**Saved data entries:**
════════════════════

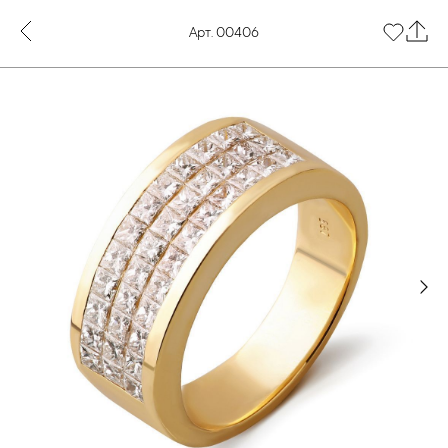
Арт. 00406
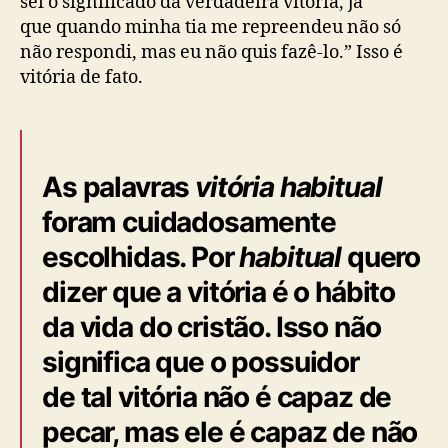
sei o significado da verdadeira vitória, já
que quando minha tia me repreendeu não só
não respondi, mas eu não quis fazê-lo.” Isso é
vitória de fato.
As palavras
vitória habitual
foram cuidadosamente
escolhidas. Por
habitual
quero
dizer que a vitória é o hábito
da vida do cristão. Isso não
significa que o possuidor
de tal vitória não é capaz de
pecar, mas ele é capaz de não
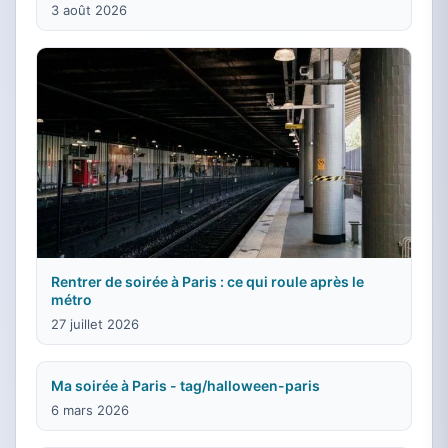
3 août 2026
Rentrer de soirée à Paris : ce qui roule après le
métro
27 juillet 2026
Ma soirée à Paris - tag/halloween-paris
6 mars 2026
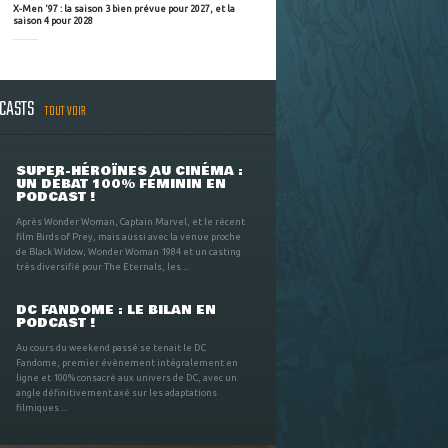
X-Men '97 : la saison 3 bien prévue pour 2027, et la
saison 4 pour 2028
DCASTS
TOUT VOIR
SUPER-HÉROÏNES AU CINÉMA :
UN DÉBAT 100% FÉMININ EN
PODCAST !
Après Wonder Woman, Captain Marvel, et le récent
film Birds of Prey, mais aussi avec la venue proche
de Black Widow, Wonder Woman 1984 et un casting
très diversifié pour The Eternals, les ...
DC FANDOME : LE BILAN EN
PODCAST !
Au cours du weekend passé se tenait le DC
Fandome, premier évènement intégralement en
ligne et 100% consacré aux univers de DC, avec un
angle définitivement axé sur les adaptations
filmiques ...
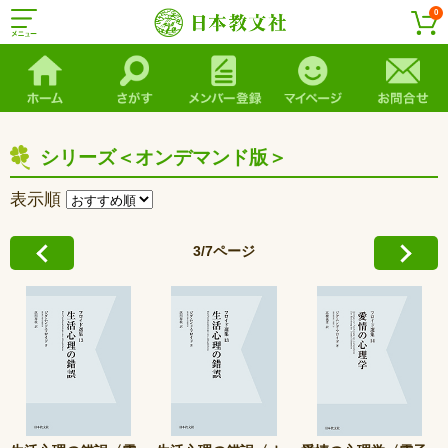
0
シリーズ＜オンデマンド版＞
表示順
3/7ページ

════════════════════

**ABOUT THIS TASK:** All that should appear in the response is the run of lines from the one with "6 mars 2026" through the final line of the records, restated exactly, with pictures omitted.

**COMPLETED TASK:**
6 mars 2026
X-Men '97 : la saison 3 bien prévue pour 2027, et la
saison 4 pour 2028
DCASTS
TOUT VOIR
SUPER-HÉROÏNES AU CINÉMA :
UN DÉBAT 100% FÉMININ EN
PODCAST !
Après Wonder Woman, Captain Marvel, et le récent
film Birds of Prey, mais aussi avec la venue proche
de Black Widow, Wonder Woman 1984 et un casting
très diversifié pour The Eternals, les ...
DC FANDOME : LE BILAN EN
PODCAST !
Au cours du weekend passé se tenait le DC
Fandome, premier évènement intégralement en
ligne et 100% consacré aux univers de DC, avec un
angle définitivement axé sur les adaptations
filmiques ...
0
シリーズ＜オンデマンド版＞
表示順
3/7ページ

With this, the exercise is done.